On the other hand, keeping Malaysians employed also needs businesses to stay afloat to provide jobs.
Provide 1-to-1 tax credits to SMEs
The Department of Statistics Malaysia found that over 80% of businesses in Malaysia required financial assistance or subsidies to manage the effects of Covid-19. Budget 2021 will need to provide ways to keep businesses afloat and continue to create jobs to help Malaysians keep their livelihood.
“There are a couple of areas where help and support from the government can make a meaningful impact to the SMEs,” PwC Malaysia Entrepreneurial and Private Business Lead Partner, Fung Mei Lin points out where government assistance is needed.

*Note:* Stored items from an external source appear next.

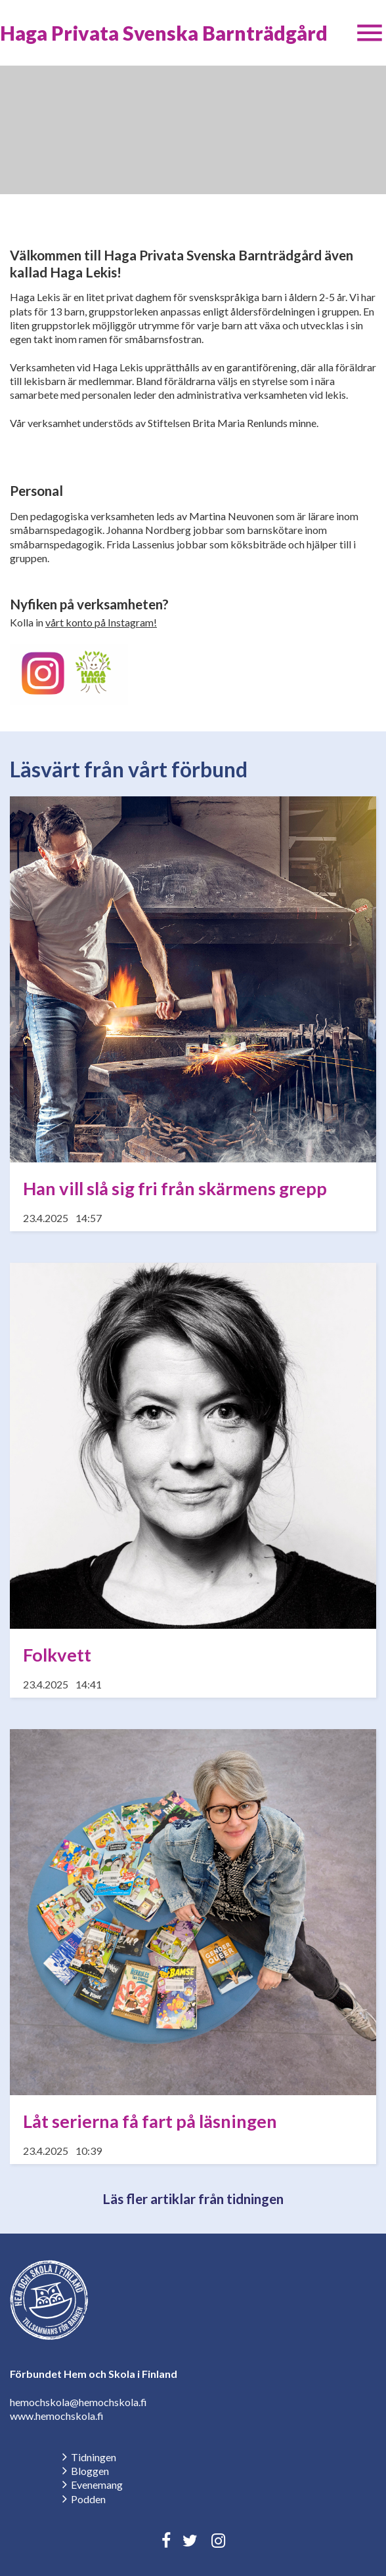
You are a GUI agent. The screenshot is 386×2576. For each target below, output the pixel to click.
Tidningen (93, 2457)
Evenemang (97, 2484)
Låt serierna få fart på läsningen (150, 2121)
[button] (369, 32)
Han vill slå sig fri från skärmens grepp (175, 1188)
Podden (88, 2499)
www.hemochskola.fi (57, 2415)
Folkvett (57, 1655)
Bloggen (90, 2470)
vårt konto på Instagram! (101, 622)
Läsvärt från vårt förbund (128, 769)
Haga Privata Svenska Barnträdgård (164, 33)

“Provide 1-to-1 tax credits to SMEs,” Fung said that previously these tax incentives were restricted to manufacturers that have invested in technology like purchasing of Point-Of-Sale systems or IT hardware to drive their business.
“Most SMEs may not have profits this year or even next year to utilise the tax credits, therefore the tax credits should not have an expiry date to allow the SMEs time to continue investing and growing in this challenging environment.” – PwC Malaysia Partner, Fung Mei Lin
Fung also suggest the government offer double deduction for companies that invest in going digital. “Like for SMEs that adopt, say, cloud-based solutions for collaboration and efficiency,” she points out that this can help SMEs in their cash outflow as well as encourage adoption of new technology.
Adding her insights about how Budget 2021 can help SMEs, PwC’s Lim also suggests that the government provide tax incentives for companies to invest in programmes for reskilling and upskilling, especially for areas with high unemployment like tourism, hospitality and services industries.
“Allocations can perhaps be made for programmes that facilitate reskilling and upskilling of the hospitality workforce during this downtime,” Lim points out that this will help them stay relevant post-pandemic.
“Additionally, the government can consider having such expenses incurred on training programmes for the hospitality workforce to be claimed as double tax deduction.”
When Budget 2021 is finally tabled, the government will urgently need to address how to keep Malaysians employed and create more jobs despite the challenging economic outlook ahead.